***** Source material

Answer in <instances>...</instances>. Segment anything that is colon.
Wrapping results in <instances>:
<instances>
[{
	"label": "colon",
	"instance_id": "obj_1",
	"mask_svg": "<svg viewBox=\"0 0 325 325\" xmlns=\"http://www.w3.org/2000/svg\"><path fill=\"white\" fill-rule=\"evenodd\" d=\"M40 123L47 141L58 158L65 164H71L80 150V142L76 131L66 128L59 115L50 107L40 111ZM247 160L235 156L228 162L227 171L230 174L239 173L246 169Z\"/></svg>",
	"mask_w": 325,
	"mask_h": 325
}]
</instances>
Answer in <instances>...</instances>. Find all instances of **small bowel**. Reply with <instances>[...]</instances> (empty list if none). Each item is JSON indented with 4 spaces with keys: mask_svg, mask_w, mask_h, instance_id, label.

**********
***** Source material

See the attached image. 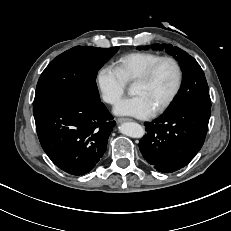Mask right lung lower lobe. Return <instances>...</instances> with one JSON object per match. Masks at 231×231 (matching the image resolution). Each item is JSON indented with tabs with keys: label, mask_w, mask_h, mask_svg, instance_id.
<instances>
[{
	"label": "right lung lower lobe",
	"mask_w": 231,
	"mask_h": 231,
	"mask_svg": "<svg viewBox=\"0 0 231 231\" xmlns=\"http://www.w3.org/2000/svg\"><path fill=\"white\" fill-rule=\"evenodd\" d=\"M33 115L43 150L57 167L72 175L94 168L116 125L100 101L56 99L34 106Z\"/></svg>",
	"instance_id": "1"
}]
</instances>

**********
***** Source material

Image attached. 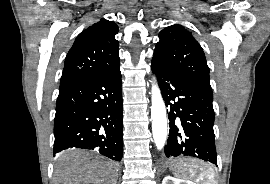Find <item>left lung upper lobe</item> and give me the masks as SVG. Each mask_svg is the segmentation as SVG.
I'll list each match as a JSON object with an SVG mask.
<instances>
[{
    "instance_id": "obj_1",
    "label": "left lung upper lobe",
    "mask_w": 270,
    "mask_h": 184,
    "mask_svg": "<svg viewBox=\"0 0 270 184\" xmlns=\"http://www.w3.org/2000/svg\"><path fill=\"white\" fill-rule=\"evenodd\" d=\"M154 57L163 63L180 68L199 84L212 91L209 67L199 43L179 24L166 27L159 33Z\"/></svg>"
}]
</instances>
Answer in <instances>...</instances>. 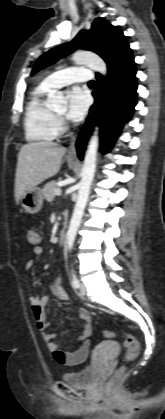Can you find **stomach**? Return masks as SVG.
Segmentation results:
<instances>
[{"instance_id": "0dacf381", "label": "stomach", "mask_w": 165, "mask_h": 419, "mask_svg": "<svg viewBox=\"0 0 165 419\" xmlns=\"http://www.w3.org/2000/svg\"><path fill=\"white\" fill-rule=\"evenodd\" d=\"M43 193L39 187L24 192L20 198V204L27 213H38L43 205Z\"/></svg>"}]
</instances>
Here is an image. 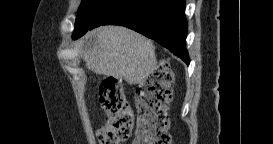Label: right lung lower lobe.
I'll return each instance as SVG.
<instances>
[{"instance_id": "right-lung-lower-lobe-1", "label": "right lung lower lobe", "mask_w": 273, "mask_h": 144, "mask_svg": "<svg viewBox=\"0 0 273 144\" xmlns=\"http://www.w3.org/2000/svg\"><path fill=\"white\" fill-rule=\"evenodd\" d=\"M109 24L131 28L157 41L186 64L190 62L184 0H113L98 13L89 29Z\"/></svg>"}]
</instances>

**********

Exercise: Which lines run from the one holding "Answer in <instances>...</instances>. Segment" through the one holding "Answer in <instances>...</instances>. Find" in the records above? Repeat them exactly, both included, and nothing more.

Result of this exercise:
Answer in <instances>...</instances>. Segment anything that is colon.
Wrapping results in <instances>:
<instances>
[{
	"label": "colon",
	"instance_id": "obj_1",
	"mask_svg": "<svg viewBox=\"0 0 325 325\" xmlns=\"http://www.w3.org/2000/svg\"><path fill=\"white\" fill-rule=\"evenodd\" d=\"M40 123L47 141L58 158L65 164H71L80 150V142L76 131L66 128L59 115L50 107L40 111ZM247 160L235 156L228 162L227 171L230 174L239 173L246 169Z\"/></svg>",
	"mask_w": 325,
	"mask_h": 325
}]
</instances>
Answer in <instances>...</instances>. Find all instances of **small bowel**. Reply with <instances>[...]</instances> (empty list if none). Each item is JSON indented with 4 spaces with keys: mask_svg, mask_w, mask_h, instance_id, label.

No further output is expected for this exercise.